Aksine güzel gözüküyordun

12 0 0
                                    

"Garip, gerçekten Jimin ile Yoongi'yi bu evrende de öldürebilirmişsiniz. Kelebeğin seni bulması büyük şanssızlık oldu ama." Dedi Vincent derin bir nefes verirken.

"Neden?" Diye sorduğumda tek gözünü açarak bana baktı.

"Kelebek ile büyü yapan büyücüler, çok güçsüzlerdir. Bilirsin kelebekler bayağı narin canlılardır."

Başımı salladım.

"Yine de sen kelebeği kullanmamışsın, direkt kelebeğe benzeyen bir canlı olmuşsun."

"O formu biraz kullanmış olmama rağmen beni çok yordu."

"Fark ettim, o formu çok fazla kullanma. Yine de... Artık oradasınız, adını bilmiyorum fakat Jungkook'un varlığını kemiklerime kadar hissediyorum. Dikkatli olmanız gerek, bundan sonra birçok kere karşınızda güçlü lanet parçası çıkacak. Muhtemelen yakında da, laneti göreceksiniz."

"O kadar ilerledik mi?" Dediğimde başını salladı.

"Gerçekten muazzam," Dedi. "bu kadar kısa sürede, bu kadar yol almanız... Bu kadar güçlenmiş olmanız, algımı aşıyor." Bir şey demedim.

"Her neyse," Dedi ayağa kalkarak. "Uyanman gerek."

_____

"Niye kimse 'sen uyanmak ister misin?' diye sormuyor?" Diyerek kalktığımda Jeongguk gülümsemişti. Etrafıma baktığımda, beni ilk karşılayan şey muhtemelen 40 metreden büyük olan, her tarafında gözler olan ağaçlardı.

"Burası neresi?" Diye sordum korkuyla. Jeongguk omuz silkti.

"Ben de bilmiyorum. Bizi bulduğum ilk yere soktum." Dediğinde başımı salladım.

"Nasıl oldun peki?" Diye sordum.

"Daha iyiyim, garip olan senin bütün yaralarının geçmiş olması." Dediğinde yutkundum ve bağdaş kurdum.

"Geçebildiğim formun çabucak iyileştirme tarzı bir özelliği vardır belki." Dediğimde başını salladı."

"Taehyung, o formdayken neye benzediğini biliyor musun?" Dediğinde merakla ona bakmıştım.

"Hayır..." Dediğimde başını sallamıştı.

"Kafanda kocaman bir kelebek vardı. Her tarafın bir sürü kelebekle doluydu, dört tane kolun vardı..." Yutkundu Jeongguk, ardından devam etti.

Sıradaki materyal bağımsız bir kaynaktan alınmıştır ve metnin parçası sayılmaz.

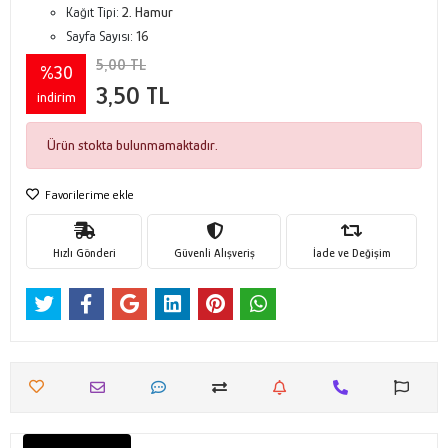
Kağıt Tipi:
2. Hamur
Sayfa Sayısı:
16
5,00 TL
%30
3,50 TL
indirim
Ürün stokta bulunmamaktadır.
Favorilerime ekle
Hızlı Gönderi
Güvenli Alışveriş
İade ve Değişim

"Arkadaki iki tane daha uzundu ve siyahtı ellerinde üzerinde kelebek deseni olan siyah bir tabut taşıyordular. Diğer bir elin ise boyun kısmına çıkmıştı ve diğeri de normal insan eli gibiydi. Ayrıca takım elbise giyiyordun."

Anladığımı belirtmek için kafamı salladım. O formdayken, kendimi kontrol olmak oldukça zor olmuştu. Kendime gelmemi sağlayan etken Jeongguk'tan başka bir şey değildi. Maamafih, bir kadın da görmüştüm orada, güzel bir gülümseme ile bana bakan.

"Taehyung..."

Jeongguk bana seslendiğinde kendime gelebilmiş, ona bakmıştım. O ise başını eğmişti.

"Korkunç görünmüyordun, ses tonum için özür dilerim, yalnızca şaşkındım."

Ardından başını kaldırdı ve gülümsedi.

"Aksine güzel gözüküyordun ve- bu beni korkutmadı." Yüzümün domatese döndüğüne emindim, onun da yanakları kızarmıştı.

"Şey, yani!" Dediğinde hala kızarmış bir yüzle ona bakıyordum.

"Yanlış anladın- h-hayır yanlış anlamadın! Ama tam olarak anlamadın- ben de anlatamamış olabilirim ama. Kendini suçlama tamam mı?" Diye endişeli bir şekilde bir şeyler vızırdayınca kahkaha attım.